Le greffier se pencha sur le procs-verbal. Il s'y reprit à deux fois
avant de pouvoir répondre.
- Maître Hank, alias Kahn... reprit-il d'une voix aussi officielle que
possible.
- Vraiment? Oh ! mais alors toutes mes excuses. N'est-ce pas une erreur compréhensible
? Ce pouvait être exactement le contraire. Hank! Maintenant je me souviendrai
de votre nom.
- Je vous en prie instamment, dit Hank avec courtoisie.
- Mais pourquoi vous fâcher? demanda innocemment Bandmann Je viens de
me tromper et je le reconnais. Maintenant je me rappelle parfaitement : vous
avez dit "Hank" et vous avez même ajouté : "depuis
le jour de mon baptême".
- C'est moi qui ai dit cela, murmura Wenzel avec un sourire.
- Possible, dit Bandmann L'incident est clos. Revenons à nos cédrats.
Vous, Monsieur Borouch, vous objectez que, au point de vue religieux, les
cédrats ne peuvent pas être sans tige ?
- Les cédrats sans tiges sont inutilisables pour la fête des
Tentes, et il ne viendrait à l'idée de personne de les acheter.
- Là n'est pas la question, intervint Hank Je n'ai pas entrer dans
ces considérations. Personnellement je n'y connais rien, mais...
- Comment, vous n'y connaissez rien ? interrompit Borouch. Pourtant feu votre
père, Leiser Kahn, était officiant au Temple de Wongrowitz !
- Je demande qu'on me protège contre ces insultes, s'cria Hank.
- Monsieur Borouch, dit gravement Bandmann, veuillez cesser vos observations
déplacées vis-à-vis de l'honorable avocat du défendeur.
Feu Leiser Kahn de Wongrowitz n'a rien à voir avec la Cour ni avec
Maître Hank. Compris ?
- Mais Maître Kahn... Hank sait fort bien, tous les Juifs savent...
- Je suis protestant, si vous n'y voyez pas d'inconvénient, dit Hank
en appuyant sur les mots.
Borouch le regarda bien en face et retrouva soudain tout son calme.
- Aucun inconvénient, dit-il, puis il recula.

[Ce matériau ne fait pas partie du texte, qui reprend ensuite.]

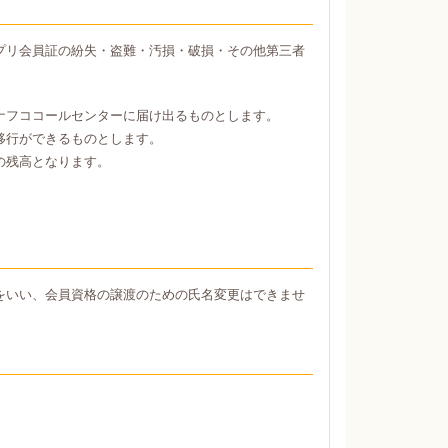
プリ会員証の紛失・盗難・汚損・破損・その他第三者
ナフココールセンターに届け出るものとします。
移行ができるものとします。
の残高となります。
をいい、会員資格の譲渡のための氏名変更はできませ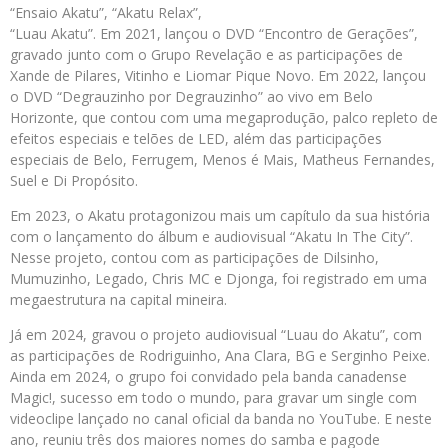
“Ensaio Akatu”, “Akatu Relax”,
“Luau Akatu”. Em 2021, lançou o DVD “Encontro de Gerações”,
gravado junto com o Grupo Revelação e as participações de
Xande de Pilares, Vitinho e Liomar Pique Novo. Em 2022, lançou
o DVD “Degrauzinho por Degrauzinho” ao vivo em Belo
Horizonte, que contou com uma megaprodução, palco repleto de
efeitos especiais e telões de LED, além das participações
especiais de Belo, Ferrugem, Menos é Mais, Matheus Fernandes,
Suel e Di Propósito.
Em 2023, o Akatu protagonizou mais um capítulo da sua história
com o lançamento do álbum e audiovisual “Akatu In The City”.
Nesse projeto, contou com as participações de Dilsinho,
Mumuzinho, Legado, Chris MC e Djonga, foi registrado em uma
megaestrutura na capital mineira.
Já em 2024, gravou o projeto audiovisual “Luau do Akatu”, com
as participações de Rodriguinho, Ana Clara, BG e Serginho Peixe.
Ainda em 2024, o grupo foi convidado pela banda canadense
Magic!, sucesso em todo o mundo, para gravar um single com
videoclipe lançado no canal oficial da banda no YouTube. E neste
ano, reuniu três dos maiores nomes do samba e pagode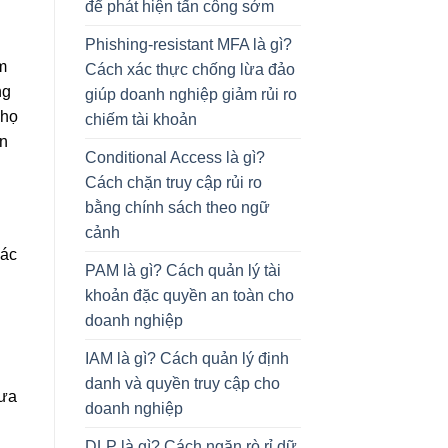
để phát hiện tấn công sớm
Phishing-resistant MFA là gì?
m
Cách xác thực chống lừa đảo
ng
giúp doanh nghiệp giảm rủi ro
 họ
chiếm tài khoản
ên
Conditional Access là gì?
Cách chặn truy cập rủi ro
bằng chính sách theo ngữ
cảnh
các
PAM là gì? Cách quản lý tài
khoản đặc quyền an toàn cho
doanh nghiệp
IAM là gì? Cách quản lý định
danh và quyền truy cập cho
đưa
doanh nghiệp
DLP là gì? Cách ngăn rò rỉ dữ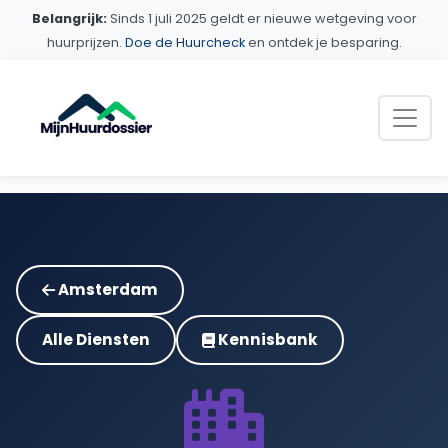
Belangrijk:
Sinds 1 juli 2025 geldt er nieuwe wetgeving voor
huurprijzen.
Doe de Huurcheck
en ontdek je besparing.
Amsterdam
Alle Diensten
Kennisbank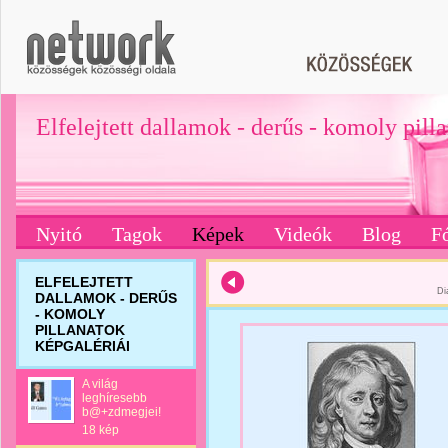
Elfelejtett dallamok - derűs - komoly pill
Nyitó
Tagok
Képek
Videók
Blog
F
ELFELEJTETT
Di
DALLAMOK - DERŰS
- KOMOLY
PILLANATOK
KÉPGALÉRIÁI
A világ
leghíresebb
b@+zdmegjei!
18 kép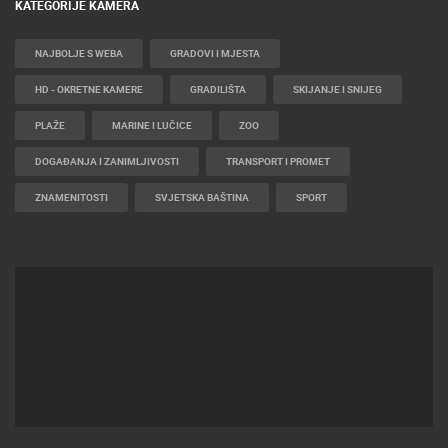
KATEGORIJE KAMERA
NAJBOLJE S WEBA
GRADOVI I MJESTA
HD - OKRETNE KAMERE
GRADILIŠTA
SKIJANJE I SNIJEG
PLAŽE
MARINE I LUČICE
ZOO
DOGAĐANJA I ZANIMLJIVOSTI
TRANSPORT I PROMET
ZNAMENITOSTI
SVJETSKA BAŠTINA
SPORT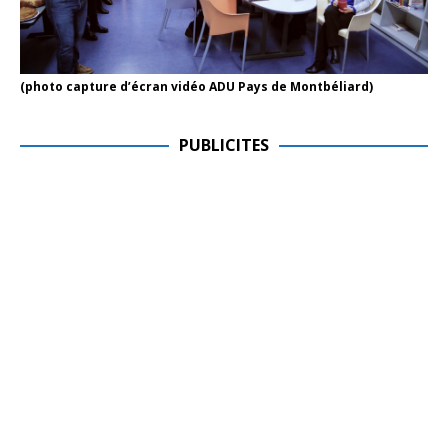
(photo capture d’écran vidéo ADU Pays de Montbéliard)
PUBLICITES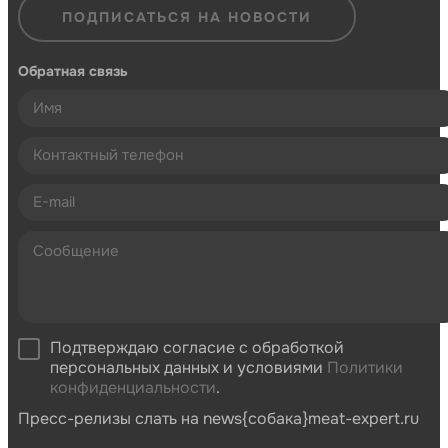
ПОДПИСАТЬСЯ НА НОВОСТИ
Обратная связь
Подтверждаю согласие с обработкой
персональных данных и условиями
Политики
конфиденциальности
.
Пресс-релизы слать на news{собака}meat-expert.ru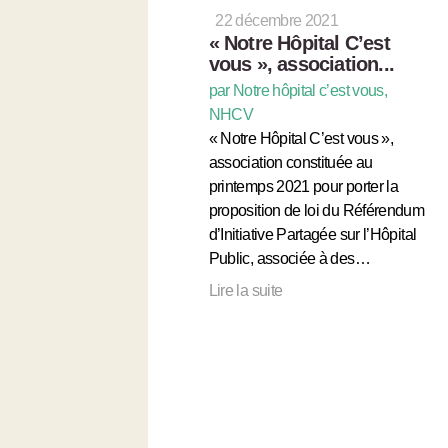
22 décembre 2021
« Notre Hôpital C’est
vous », association...
par Notre hôpital c’est vous,
NHCV
« Notre Hôpital C’est vous »,
association constituée au
printemps 2021 pour porter la
proposition de loi du Référendum
d’Initiative Partagée sur l’Hôpital
Public, associée à des…
Lire la suite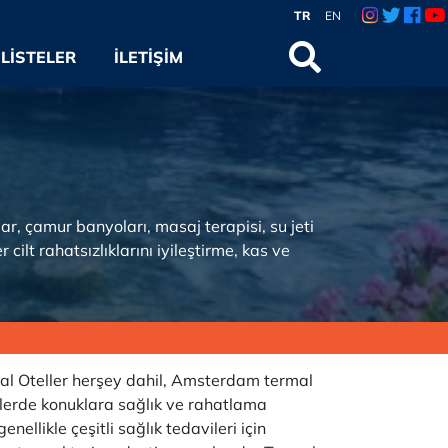
TR
EN
LISTELER
İLETIŞIM
r, çamur banyoları, masaj terapisi, su jeti
cilt rahatsızlıklarını iyileştirme, kas ve
l Oteller herşey dahil, Amsterdam termal
gelerde konuklara sağlık ve rahatlama
nellikle çeşitli sağlık tedavileri için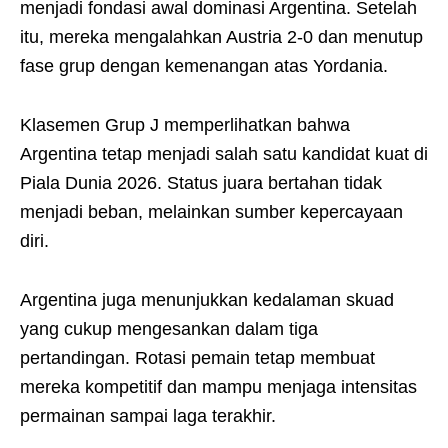
menjadi fondasi awal dominasi Argentina. Setelah
itu, mereka mengalahkan Austria 2-0 dan menutup
fase grup dengan kemenangan atas Yordania.
Klasemen Grup J memperlihatkan bahwa
Argentina tetap menjadi salah satu kandidat kuat di
Piala Dunia 2026. Status juara bertahan tidak
menjadi beban, melainkan sumber kepercayaan
diri.
Argentina juga menunjukkan kedalaman skuad
yang cukup mengesankan dalam tiga
pertandingan. Rotasi pemain tetap membuat
mereka kompetitif dan mampu menjaga intensitas
permainan sampai laga terakhir.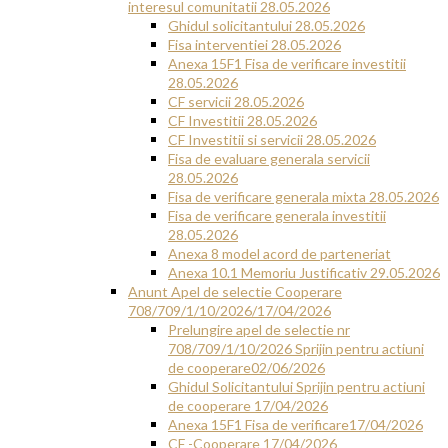
interesul comunitatii 28.05.2026
Ghidul solicitantului 28.05.2026
Fisa interventiei 28.05.2026
Anexa 15F1 Fisa de verificare investitii
28.05.2026
CF servicii 28.05.2026
CF Investitii 28.05.2026
CF Investitii si servicii 28.05.2026
Fisa de evaluare generala servicii
28.05.2026
Fisa de verificare generala mixta 28.05.2026
Fisa de verificare generala investitii
28.05.2026
Anexa 8 model acord de parteneriat
Anexa 10.1 Memoriu Justificativ 29.05.2026
Anunt Apel de selectie Cooperare
708/709/1/10/2026/17/04/2026
Prelungire apel de selectie nr
708/709/1/10/2026 Sprijin pentru actiuni
de cooperare02/06/2026
Ghidul Solicitantului Sprijin pentru actiuni
de cooperare 17/04/2026
Anexa 15F1 Fisa de verificare17/04/2026
CF -Cooperare 17/04/2026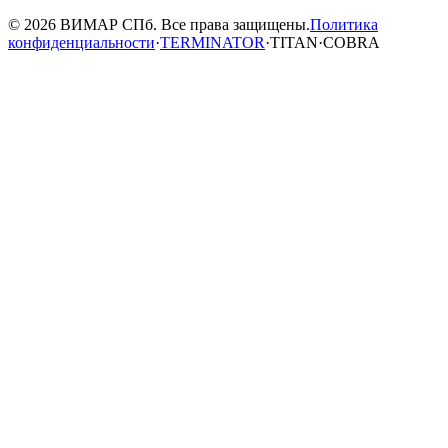
© 2026 ВИМАР СПб. Все права защищены.
Политика
конфиденциальности
·
TERMINATOR
·
TITAN
·
COBRA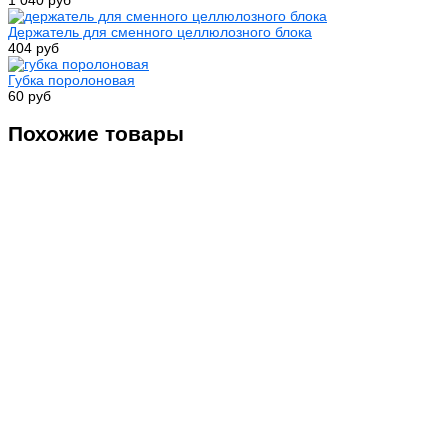
1 040 руб
Держатель для сменного целлюлозного блока
404 руб
Губка поролоновая
60 руб
Похожие товары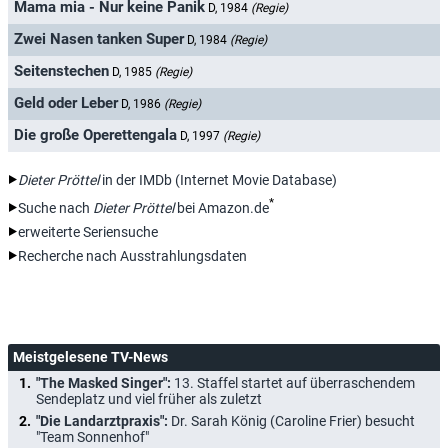
Mama mia - Nur keine Panik
D, 1984
(Regie)
Zwei Nasen tanken Super
D, 1984
(Regie)
Seitenstechen
D, 1985
(Regie)
Geld oder Leber
D, 1986
(Regie)
Die große Operettengala
D, 1997
(Regie)
Dieter Pröttel
in der IMDb (Internet Movie Database)
*
Suche nach
Dieter Pröttel
bei Amazon.de
erweiterte Seriensuche
Recherche nach Ausstrahlungsdaten
Meistgelesene TV-News
"The Masked Singer":
13. Staffel startet auf überraschendem
Sendeplatz und viel früher als zuletzt
"Die Landarztpraxis":
Dr. Sarah König (Caroline Frier) besucht
"Team Sonnenhof"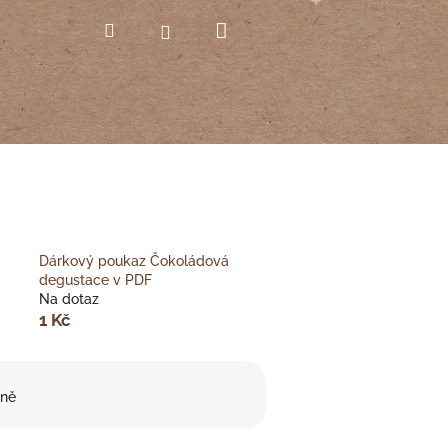
Nákupní
Hledat
Přihlášení
košík
Dárkový poukaz Čokoládová
degustace v PDF
Na dotaz
1 Kč
ně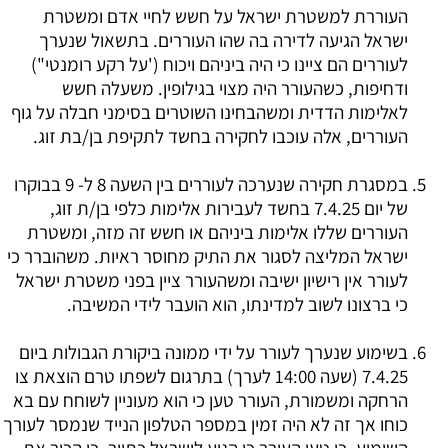
העוררת למשטרת ישראל על חשש לחיי אדם ומשטרת
ישראל הגיעה לדירה בה שהו העוררים. בתשאול שנערך
לעוררים הם ציינו כי היה ביניהם ויכוח ('על רקע רומנטי")
ודחיפות, כשהעורר היה מצוי בגילופין. משעלה חשש
לאלימות הדדית ומשהבחינו השוטרים בסימני חבלה על גוף
העוררים, אלה עוכבו לחקירה בחשד לתקיפת בן/בת זוג.
במסגרת חקירה שנערכה לעוררים בין השעה 8 ל- 9 בבוקרו
של יום 7.4.25 בחשד לעבירות אלימות כלפי בן/ת זוג,
העוררים שללו אלימות ביניהם או חשש זה מזה, ומשטרת
ישראל המליצה לסגור את התיק מחוסר ראיות. משהוברר כי
לעורר אין רישיון ישיבה ומשהעורר ציין בפני משטרת ישראל
כי ברצונו לשוב למדינתו, הוא הועבר לידי המשיבה.
בשימוע שנערך לעורר על ידי ממונה ביקורת הגבולות ביום
7.4.25 (שעה 14:00 לערך) בתרגום לשפתו טרם הוצאת צו
הרחקה ומשמורת, העורר טען כי הוא מעוניין לשוחח עם בא
כוחו אך זה לא היה זמין במספר הטלפון הנייד שנמסר לעורך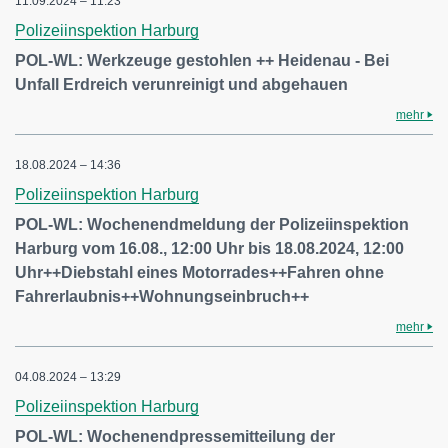
11.09.2024 – 11:23
Polizeiinspektion Harburg
POL-WL: Werkzeuge gestohlen ++ Heidenau - Bei
Unfall Erdreich verunreinigt und abgehauen
mehr
18.08.2024 – 14:36
Polizeiinspektion Harburg
POL-WL: Wochenendmeldung der Polizeiinspektion
Harburg vom 16.08., 12:00 Uhr bis 18.08.2024, 12:00
Uhr++Diebstahl eines Motorrades++Fahren ohne
Fahrerlaubnis++Wohnungseinbruch++
mehr
04.08.2024 – 13:29
Polizeiinspektion Harburg
POL-WL: Wochenendpressemitteilung der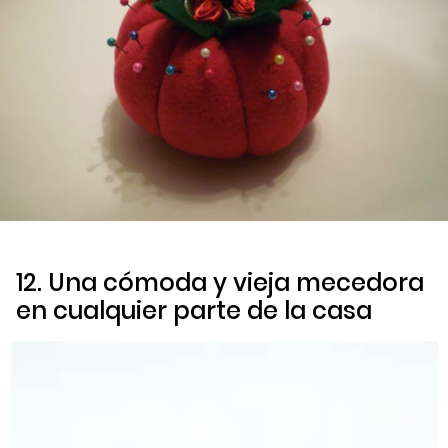
12. Una cómoda y vieja mecedora
en cualquier parte de la casa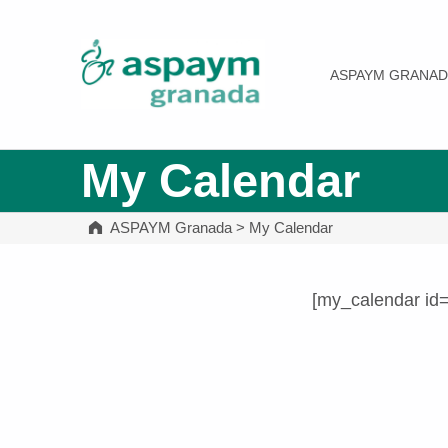
ASPAYM Granada
ASPAYM GRANAD
My Calendar
ASPAYM Granada
>
My Calendar
[my_calendar id
Volver a la navegación principal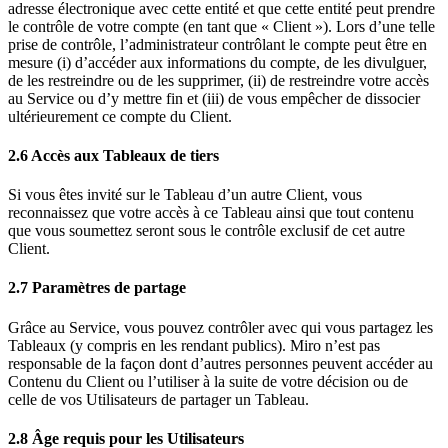
adresse électronique avec cette entité et que cette entité peut prendre
le contrôle de votre compte (en tant que « Client »). Lors d’une telle
prise de contrôle, l’administrateur contrôlant le compte peut être en
mesure (i) d’accéder aux informations du compte, de les divulguer,
de les restreindre ou de les supprimer, (ii) de restreindre votre accès
au Service ou d’y mettre fin et (iii) de vous empêcher de dissocier
ultérieurement ce compte du Client.
2.6 Accès aux Tableaux de tiers
Si vous êtes invité sur le Tableau d’un autre Client, vous
reconnaissez que votre accès à ce Tableau ainsi que tout contenu
que vous soumettez seront sous le contrôle exclusif de cet autre
Client.
2.7 Paramètres de partage
Grâce au Service, vous pouvez contrôler avec qui vous partagez les
Tableaux (y compris en les rendant publics). Miro n’est pas
responsable de la façon dont d’autres personnes peuvent accéder au
Contenu du Client ou l’utiliser à la suite de votre décision ou de
celle de vos Utilisateurs de partager un Tableau.
2.8 Âge requis pour les Utilisateurs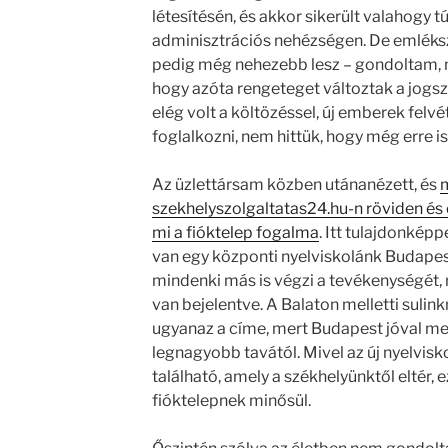
létesítésén, és akkor sikerült valahogy tú
adminisztrációs nehézségen. De emléks
pedig még nehezebb lesz – gondoltam, 
hogy azóta rengeteget változtak a jog
elég volt a költözéssel, új emberek felv
foglalkozni, nem hittük, hogy még erre is
Az üzlettársam közben utánanézett, és
m
szekhelyszolgaltatas24.hu-n röviden és
mi a fióktelep fogalma
. Itt tulajdonkép
van egy központi nyelviskolánk Budapes
mindenki más is végzi a tevékenységét, 
van bejelentve. A Balaton melletti sulin
ugyanaz a címe, mert Budapest jóval m
legnagyobb tavától. Mivel az új nyelvisk
található, amely a székhelyünktől eltér, 
fióktelepnek minősül.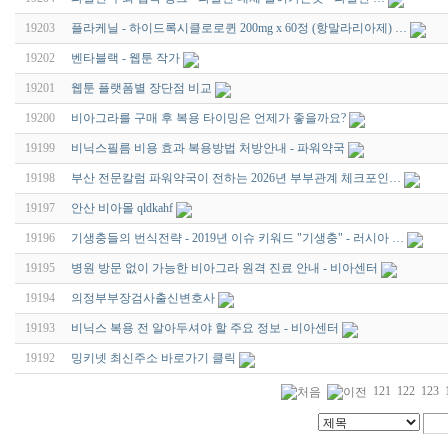
19203
플라케닐 - 하이드록시클로로퀸 200mg x 60정 (항말라리아제) …
19202
벤타블랙 - 웹툰 작가
19201
웹툰 플랫폼별 장단점 비교
19200
비아그라를 구매 후 복용 타이밍은 언제가 좋을까요?
19199
비닉스필름 비용 효과 복용방법 처방안내 - 파워약국
19198
부산 전문칼럼 파워약국이 전하는 2026년 부부관계 체크포인…
19197
안산 비아몰 qldkahf
19196
기생충들의 번식전략 - 2019년 이슈 키워드 "기생충" - 러시아 …
19195
병원 방문 없이 가능한 비아그라 원격 진료 안내 - 비아센터
19194
의정부부장검사출신변호사
19193
비닉스 복용 전 알아두셔야 할 주요 정보 - 비아센터
19192
밍키넷 최신주소 바로가기 클릭
121
122
123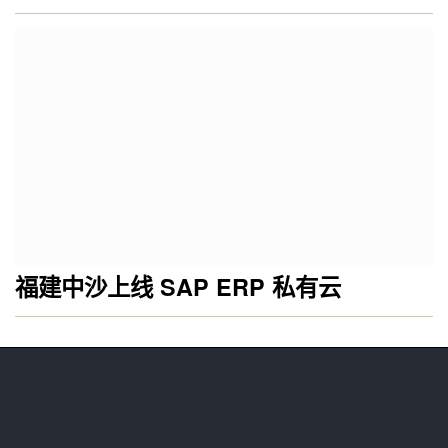
福建中沙上线 SAP ERP 私有云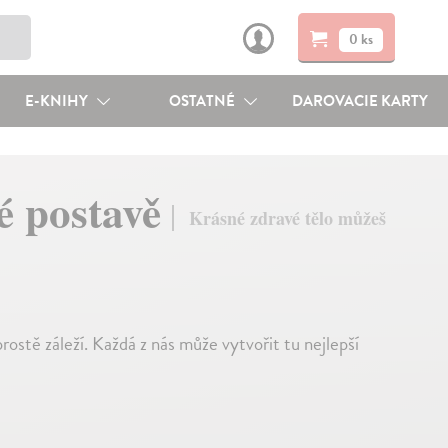
0 ks
E-KNIHY
OSTATNÉ
DAROVACIE KARTY
é postavě
Krásné zdravé tělo můžeš
stě záleží. Každá z nás může vytvořit tu nejlepší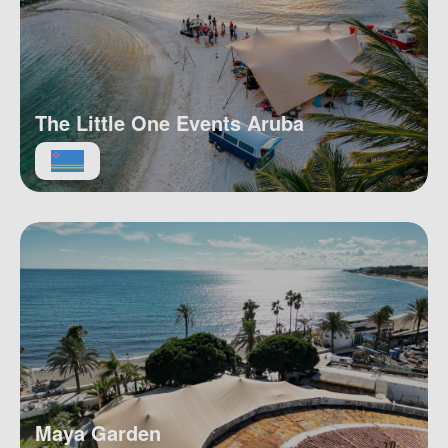
The Little One Events Aruba
Maya Garden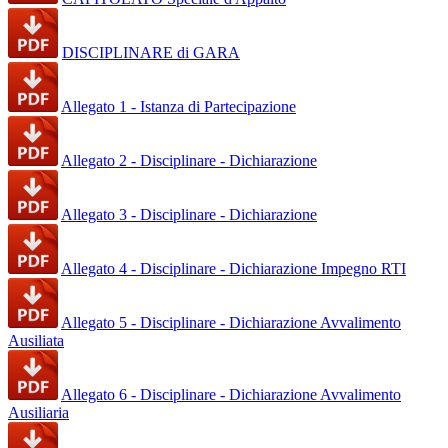
DISCIPLINARE di GARA
Allegato 1 - Istanza di Partecipazione
Allegato 2 - Disciplinare - Dichiarazione
Allegato 3 - Disciplinare - Dichiarazione
Allegato 4 - Disciplinare - Dichiarazione Impegno RTI
Allegato 5 - Disciplinare - Dichiarazione Avvalimento
Ausiliata
Allegato 6 - Disciplinare - Dichiarazione Avvalimento
Ausiliaria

Je ne savais pas que
l'avocat de M. Pfeffer était converti.
- Mais est-ce ma faute ? dit Pfeffer au comble de l'agitation. Il s'est fait
baptiser depuis que l'affaire est engagée et j'avais déjà
versé ma provision.
- C'est une honte ! s'exclama Hank. Je vais vous rendre votre dossier si vous
ajoutez encore un seul mot.
- Mon cher Maître, dit Bandmann avec douceur, ne vous agitez pas tant.
Un peu de mansuétude chrétienne.
- Je proteste contre les observations antisémites et blessantes de
Monsieur le Président ! s'écria Hank.
Il était maintenant hors de lui.
- Antisémites ? blessantes ? Bandmann, l'air ahuri, regarda ses deux
assesseurs qui, de leur côté, semblaient indignés. Antisémites
et blessantes ? Mais êtes vous donc israélite, Maître Hank
?
Hank n'était plus capable de répondre. Il saisit précipitamment
son dossier et bondit hors de la salle.
- Avez-vous jamais vu rien de pareil ? demanda Bandmann à ses assesseurs.